A few years ago I remember reading a book advocating that all school children should be taught to program computers. It’s a great discipline for anyone, the author argued, especially children. It teaches patience, persistence, problem-solving, the importance of planning; it can help children improve their maths and logical thinking, and it’s hugely rewarding to see something that you’ve been working on suddenly come to life and work as expected. I wish I still had that book.
A couple of stories about teaching children to write code have caught my eye over the last few weeks.
Year of code
On Newsnight, broadcast on BBC 2 on Wednesday 5 February 2014, Jeremy Paxman presented an article about the Year of Code campaign, an independent, non-profit campaign to encourage people across the country to get coding for the first time.
One of my first experiences of using a computer was in primary 7 when the headteacher brought in a Commodore VIC-20. I took computer studies in high school through to higher level, and half of my university application form was to study computer science (the other half to study divinity, which is what I ended up doing).
I loved coding as a kid. My friends and I would gather around each others home computers, whether a Commodore 64, ZX Spectrum, or BBC B, and we’d design or amend games and programs together.
People are often amazed when I say that I taught myself the web skills that I use now in my day-to-day job in the web team at the University of St Andrews. Except, that’s not entirely true: I do have the experience of those seven or eight years of coding on 8-bit computers as a child and as a teenager. That was a brilliant headstart.
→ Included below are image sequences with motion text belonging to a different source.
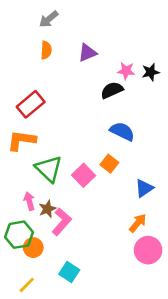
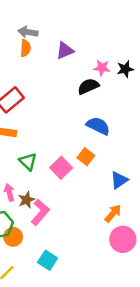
gray arrow: (49, 19) -> (28, 32), moved, turned 48
green triangle: (49, 169) -> (28, 162), size x0.7

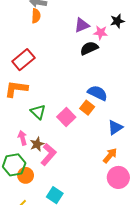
purple triangle: (65, 51) -> (82, 25), moved
black star: (125, 69) -> (117, 21), moved
blue semicircle: (98, 126) -> (97, 93), moved

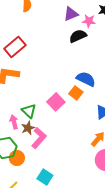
green triangle: (38, 112) -> (29, 111), moved

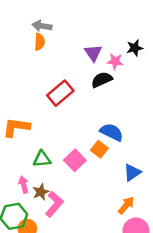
purple triangle: (71, 14) -> (93, 53), turned -42
red rectangle: (15, 47) -> (60, 93), moved
green triangle: (29, 111) -> (42, 159), moved, turned -49

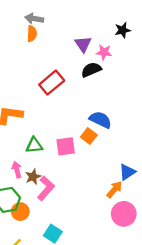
black star: (135, 48) -> (123, 30), moved
pink square: (75, 160) -> (66, 146), turned 36
blue triangle: (132, 172) -> (127, 172), moved

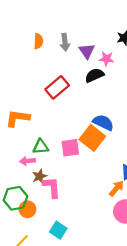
gray arrow: (34, 19) -> (65, 42), moved, turned -105
orange square: (89, 136) -> (92, 138), size x1.6
pink arrow: (17, 170) -> (27, 161), moved, turned -80
pink L-shape: (46, 188) -> (52, 187), turned -45

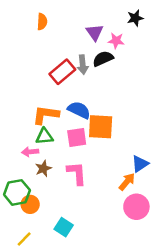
gray arrow: (65, 42) -> (83, 65), moved
orange L-shape: (18, 118) -> (46, 115), moved
blue semicircle: (103, 122) -> (79, 110), moved
orange square: (92, 138) -> (101, 127), turned -35
pink L-shape: (52, 187) -> (77, 173), moved

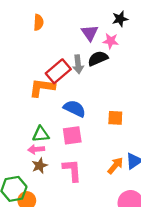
black star: (135, 18) -> (120, 19), moved
orange L-shape: (46, 115) -> (42, 88), moved
orange square: (101, 127) -> (115, 118), moved, size x0.6
pink arrow: (30, 152) -> (36, 149), moved
orange arrow: (127, 182) -> (115, 166), moved

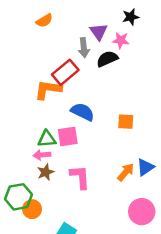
orange semicircle: (38, 22) -> (44, 21), turned 56
gray arrow: (78, 64) -> (84, 48), moved
pink square: (72, 135) -> (68, 136), moved

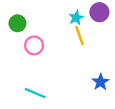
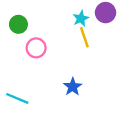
blue star: (101, 82) -> (73, 87), moved
cyan line: (35, 93) -> (17, 98), moved

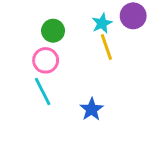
green circle: (18, 24) -> (53, 31), moved
cyan line: (17, 98) -> (43, 92), moved, turned 40

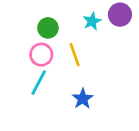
yellow line: (106, 47) -> (75, 55), moved
cyan line: (43, 92) -> (39, 83), turned 55

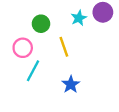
pink circle: (41, 55) -> (23, 48), moved

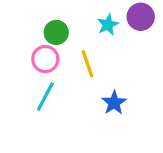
pink circle: (23, 48) -> (45, 59), moved
blue star: (71, 84) -> (114, 103), moved

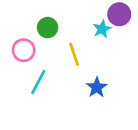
cyan star: (108, 25) -> (102, 29), moved
pink circle: (45, 59) -> (24, 50), moved

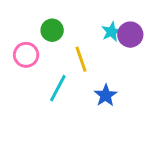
purple circle: (119, 14) -> (130, 35), moved
cyan line: (38, 82) -> (58, 88), moved

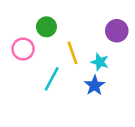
cyan star: (111, 32) -> (100, 62), moved, turned -30

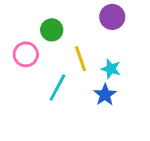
purple circle: (117, 31) -> (112, 17), moved

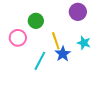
cyan star: (111, 69) -> (84, 43), moved
blue star: (105, 95) -> (63, 54), moved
It seems that today ‘computer studies’ in school is more about learning how to be a consumer and user of existing software (how to use Microsoft Word, Microsoft Excel, Microsoft PowerPoint) rather than creating your own software.
I was appalled to learn how some youngsters are being ‘taught’ to code in schools today. A couple of months ago a friend of mine phoned me asking for my help. Her daughter is studying computer studies and she is being ‘taught’ to code using… Adobe Flash!? And I say ‘taught’ because it sounds like she and her classmates were essentially shown the application, given a book and told to get on with it. It sounded like the teacher didn’t know to code either.
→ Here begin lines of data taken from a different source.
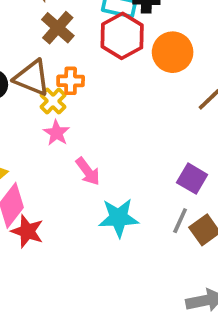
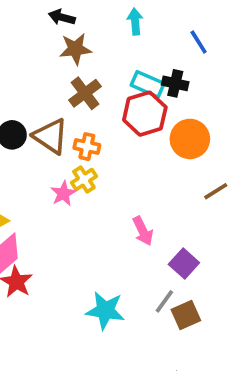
yellow cross: (53, 101) -> (84, 179), moved
pink arrow: (88, 171) -> (143, 231), moved
cyan star: (119, 218) -> (105, 310), moved

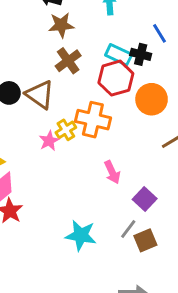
blue line: (199, 42) -> (160, 33), moved
orange cross: (87, 147) -> (93, 120), moved, size x1.6

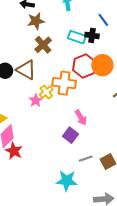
red hexagon: (116, 78) -> (84, 66), moved
purple square: (145, 199) -> (71, 135), moved
gray line: (128, 229) -> (86, 159), moved, turned 40
cyan star: (81, 235) -> (67, 181), moved

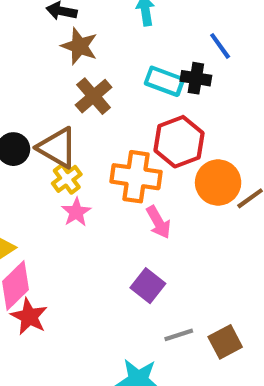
brown star: (36, 21) -> (79, 46), turned 30
orange circle: (102, 65) -> (218, 183), moved
yellow cross: (46, 92) -> (67, 179), moved
pink arrow: (81, 118) -> (158, 222), moved

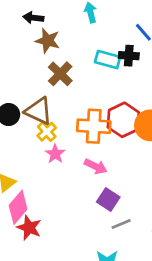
red hexagon: (179, 142) -> (123, 120), moved
pink arrow: (158, 222) -> (96, 166), moved, turned -30
gray line: (179, 335) -> (121, 224), moved

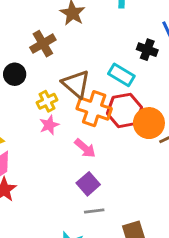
cyan rectangle: (108, 60) -> (121, 75), moved
brown cross: (60, 74) -> (43, 44), moved
brown triangle: (39, 111) -> (76, 84), moved

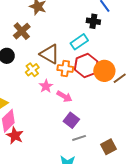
cyan rectangle: (121, 75) -> (79, 42), turned -54
orange cross: (94, 109) -> (65, 68), size x0.7
pink star: (49, 125) -> (46, 86), moved

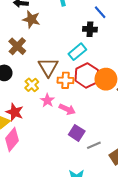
brown triangle: (50, 54) -> (48, 67), turned 35
red star: (15, 136) -> (15, 112), moved
gray line: (79, 138) -> (94, 145), moved

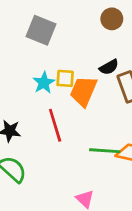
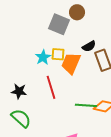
brown circle: (112, 19) -> (77, 12), moved
gray square: (41, 30) -> (59, 24), moved

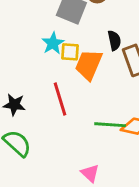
black semicircle: (89, 46) -> (114, 40), turned -72
cyan star: (43, 57) -> (53, 43), moved

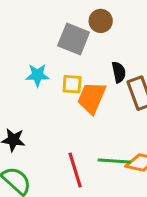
cyan star: (53, 43) -> (37, 75), moved, turned 30
red line: (60, 99) -> (75, 170), moved

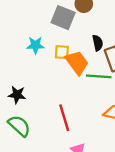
orange trapezoid: (92, 98) -> (77, 62), turned 120
green line: (114, 161) -> (99, 76), moved

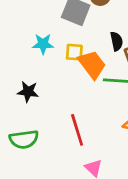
black star: (17, 95) -> (28, 92), moved
green semicircle: (19, 126) -> (24, 139), turned 130

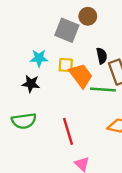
black star: (28, 92) -> (31, 84), moved
green semicircle: (24, 139) -> (24, 121), moved

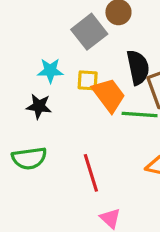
gray square: (67, 30) -> (89, 32), turned 30
black semicircle: (102, 56) -> (138, 67), size x1.5

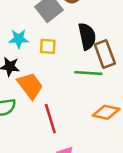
orange trapezoid: (109, 95) -> (30, 86), moved

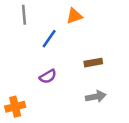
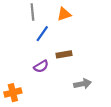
gray line: (24, 15) -> (32, 12), moved
brown rectangle: (93, 63) -> (64, 54), moved

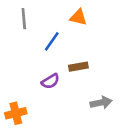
gray line: (32, 12) -> (24, 19), moved
orange triangle: (64, 14) -> (78, 17), turned 32

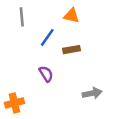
brown rectangle: (78, 67) -> (71, 50), moved
purple semicircle: (50, 81) -> (46, 74), turned -91

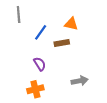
orange triangle: (71, 16) -> (71, 24), moved
orange cross: (14, 103) -> (35, 89), moved

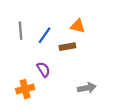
gray line: (19, 14) -> (21, 31), moved
orange cross: (35, 89) -> (25, 89), moved

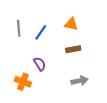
brown rectangle: (67, 47) -> (73, 49), moved
orange cross: (25, 89) -> (23, 82), turned 35

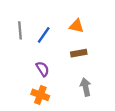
gray arrow: (80, 81) -> (86, 87), turned -91
orange cross: (23, 82) -> (40, 95), moved

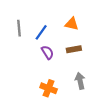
purple semicircle: (43, 69) -> (47, 52), moved
orange cross: (40, 95) -> (49, 88), moved

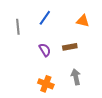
orange triangle: (72, 24) -> (83, 21), moved
blue line: (41, 32) -> (45, 18), moved

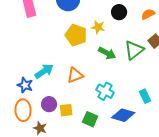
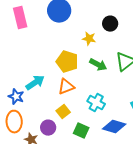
yellow pentagon: (76, 35) -> (67, 62), moved
purple circle: (49, 104) -> (48, 128), moved
yellow square: (66, 110) -> (63, 112), moved, turned -32

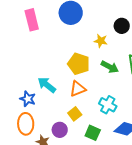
cyan arrow: (35, 83) -> (47, 85), turned -108

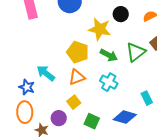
yellow star: (101, 41) -> (100, 29), size x1.6
cyan cross: (108, 105) -> (109, 82), moved

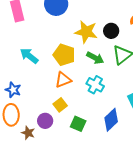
black circle: (121, 14) -> (111, 31), moved
cyan arrow: (46, 73) -> (29, 56), moved
blue diamond: (125, 117) -> (111, 120), turned -60

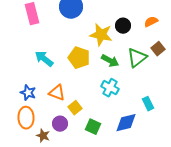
black circle: (111, 31) -> (123, 26), moved
orange triangle: (63, 80) -> (57, 93), moved, turned 42
blue diamond: (111, 120) -> (126, 123), turned 30

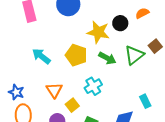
orange semicircle: (151, 22) -> (142, 13), moved
cyan cross: (110, 88) -> (93, 86), moved, turned 30
blue star: (28, 93) -> (16, 92), moved
orange triangle: (57, 93) -> (54, 90), turned 36

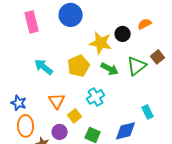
yellow pentagon: (76, 55) -> (79, 66), turned 30

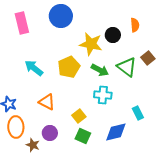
orange semicircle: (145, 24) -> (135, 25), turned 112
green triangle: (137, 66) -> (127, 67), turned -45
cyan cross: (96, 97) -> (103, 95), moved, turned 36
orange triangle: (57, 101) -> (47, 102), turned -30
yellow square: (75, 116) -> (79, 116), moved

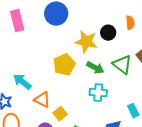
cyan arrow: (34, 68) -> (22, 82), moved
yellow square: (79, 116) -> (60, 114), moved

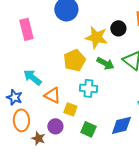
pink rectangle: (17, 21) -> (26, 29), moved
cyan cross: (98, 93) -> (88, 88), moved
yellow square: (60, 114) -> (70, 109), turned -32

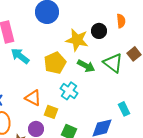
cyan arrow: (32, 77) -> (20, 56), moved
cyan cross: (88, 88) -> (69, 91), turned 30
Compare that with my own experience in the mid-80s. I had three years of hands-on coding BASIC and machine code by someone who understood how computers worked and what the programs were being asked to do, who could tell a CPU from an ALU from a RAM. And then in my sixth year a group of six of us took ourselves off and taught ourselves Pascal in what would otherwise have been free periods for us in our timetable.
We need to be teaching our children to code so that they can contribute to the next generation of computer applications. Technology has never been more exciting than it is now. I remember my dad (who worked in the electronics and communications industry, who delivered the Faraday lecture on fibre optic communications) telling me in the early 80s that one day televisions would be so thin we could hang them on our walls. It seemed like a space-age dream, it is now reality.
My main concern about that Newsnight piece, however, is the interview with Lottie Dexter, the executive director of Year of Code (at 5′ 32″ on the video).
It’s not her admission that she herself cannot code—good on her for admitting that straight away, and even better that she is committing herself to learning this year, alongside those she is encouraging to take it up. No, it’s comments like,
“You can do very little in a short space of time. For example, you can actually build a website in an hour […] completely from scratch.”
Well, you know. That’s true. But it’s not going to be a particularly good one, if this is your first. Erm… practice?
Paxman then asks her, “How long does it take to teach to code?”
“Well, I think, you can pick it up in a day.”
My heart sank. I was speechless. In trying to make coding sound more accessible she immediately undervalued programmers everywhere. It really isn’t quite that simple. I’m going to be bold here and state: you simply cannot learn enough about programming in one day to be competent enough to teach it. Is it not comments like that that result in school pupils being ‘taught’ how to program using Adobe Flash?
Which is why projects such as Linda Liukas’s Hello Ruby are so exciting.
Linda, a founder of Rails Girls, wants to create a children’s book that teaches programming fundamentals through stories and child-friendly activities.
She asked for US $10,000, as I write her total is at US $336,203. (There are currently three days left to get involved.)
I think it’s a hugely exciting project. This is what Linda has to say about it:
Ruby is a small girl with a huge imagination. She stomps and stumbles around her own little world while her dad is traveling. On her adventures, Ruby makes friends with the lonely Snow Leopard, visits castles made of windows, and solves problems with the wise penguins. She bakes gingerbreads with the green robots and throws a garden party with… well, if you like to hear the rest of the story, I need your help.
Ruby’s world is an extension of the way I’ve learned to see technology. It goes far beyond the bits and bytes inside the computer. This is the story of what happens between the ones and zeros, before the arrays and the if/else statements. The book and workbook are aimed for four to seven year olds.
I believe stories are the most formative force of our childhood. Everyone has a book that made the world seem beautiful and full of possibility. My book is about little Ruby.
It’s due out in August. I’ll report back when I receive my copy, and we’ll see how Reuben, Joshua and Isaac engage with it.